In the paper, the swimming efficiency of Spinosaurus's tail was determined by comparing it to those of more terrestrial theropods (Coelophysis bauri and Allosaurus fragillis) and two modern aquatic tetrapods (the Nile crocodile and Danube crested newt), using cutout plastic models waved from side to side by a robotic arm in a simulated water current (Ibrahim et al., 2020).

Four species whose tail propulsion capabilities were compared to Spinosaurus by Ibrahim and colleagues. Clockwise from top left: Allosaurus fragillis, Nile crocodile (Crocodylus niloticus), Danube crested newt (Triturus dobrogicus), and Coelophysis bauri.
Credits (in same order): Fred Wierum (CC BY-SA 4.0), Harvey Barrison (CC BY-SA 2.0), Zsoldos Márton (CC BY-SA 3.0), Petrified Forest (CC BY 2.0)

The newt and crocodile tails achieved greater thrust and efficiency (respectively) than Spinosaurus; but, in comparison to other theropods, Spinosaurus's tail shape was found to produce 8 times as much thrust, and be 2.6 times more efficient. The authors also suggested that the deep tail may have also have helped stabilize the animal and prevented it from rolling onto its side whilst floating (Ibrahim et al., 2020), similarly to a proposed use for the dorsal sail a few years prior (Gimsa et al., 2016). This would also answer a problematic aspect with the swimming Spinosaurus model that had been pointed out by Donald Henderson (Henderson et al., 2019).

Spinosaurus aegyptiacus depicted hunting a giant lungfish
Credit: Denny Navarra (CC BY-SA 4.0)

Ibrahim and his team therein considered Spinosaurus a pursuit predator that would have used its tail to actively hunt underwater (Ibrahim et al., 2020). This particular hypothesis has received some criticism however, and Mark Witton has pointed out that the tall, heavy sail wasn't exactly hydrodynamic; also lending difficulty to any scenario of it being used for herding fish. This leads us to an important point: there is little doubt that Spinosaurus swam with its tail, but to what extent—i.e. did it use it to pursue prey, as a way to travel from shore to shore, or both?—and exactly how it did so will remain unclear until more extensive and detailed research is done.

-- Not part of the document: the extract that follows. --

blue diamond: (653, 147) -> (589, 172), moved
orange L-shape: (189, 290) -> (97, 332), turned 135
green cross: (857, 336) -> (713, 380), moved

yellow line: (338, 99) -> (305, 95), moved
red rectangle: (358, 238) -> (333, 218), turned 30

The plastic tail model experiment is somewhat preliminary in nature; though it did clear up that Spinosaurus's tail shape was significantly more efficient for swimming than in other known theropods, there's still much that it can't answer. Personally, I'd love to see a future biomechanical study with a more fleshed out, robotic tail reconstruction at a closer scale to that of the real animal, to more accurately determine its capabilities and hydrodynamics.

And of course, just because it used its tail to swim, this does not rule out other possible additional uses. In extant lepidosaurs such as those shown earlier in this post, other functions have also been observed for such tails, including climbing, balance, defense against predators, and as a courtship display organ (FONZ; Raxworthy, 2015). Though I doubt spinosaurids were pulling a Hypuronector and climbing trees, the possibility of additional functions for these tails should not be dismissed. These may include balance, as a weapon against fish/small prey, as a sexual or threat display structure, or even (as Andrea Cau has suggested) as a prop to assume a tripodal posture. All of these deserve more rigorous analyses however, so I'll leave it to actual palaeontologists to do that work.

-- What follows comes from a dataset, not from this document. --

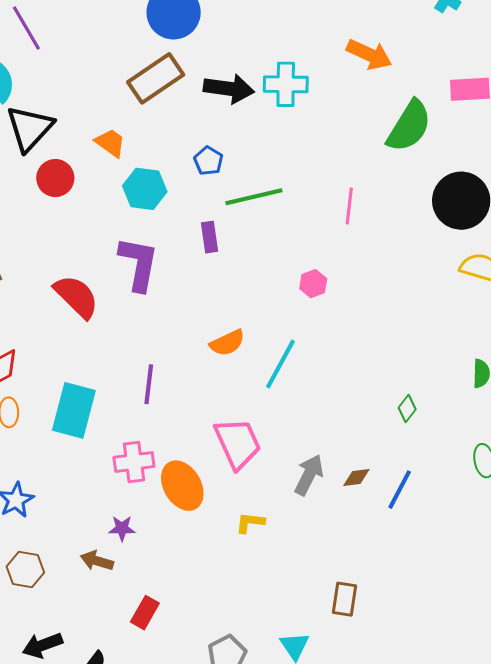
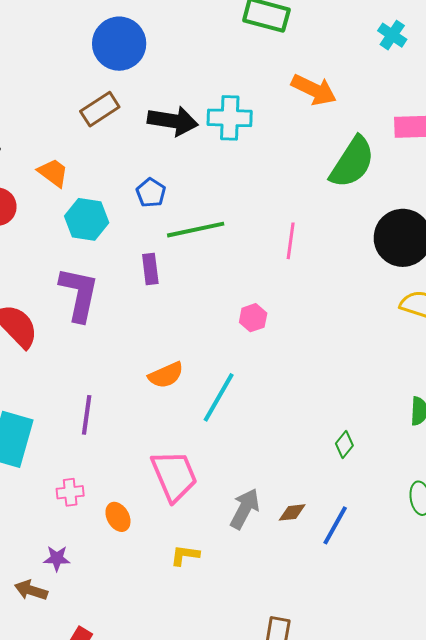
brown rectangle: (156, 78) -> (100, 109), size x0.7
pink cross: (134, 462) -> (70, 492), size x0.7
orange ellipse: (182, 486) -> (118, 517), size x0.6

Preliminary comparison of selected overlapping tail vertebrae in Spinosaurus and Ichthyovenator; most vertebrae are in side view, whilst the first caudal is in top view. Note that there are two additional vertebrae between C16 and C23 in Ichthyovenator in comparison to the MNHN diagram, since the tail seemed to me as overall too short there compared to other known spinosaurids.

Credit: Own work

So from what we know about both animals' vertebrae so far, Ichthyovenator seems to have had a shallower and less extensive tail fin than that of Spinosaurus, which would make sense since it lived earlier and was less derived. The articulating processes in Ichthyovenator's caudal vertebrae also appear to have been similarly reduced from what I can tell from images, suggesting a flexible tail, and the neural spines and chevrons are also noticeably more gracile in Spinosaurus than Ichthyovenator.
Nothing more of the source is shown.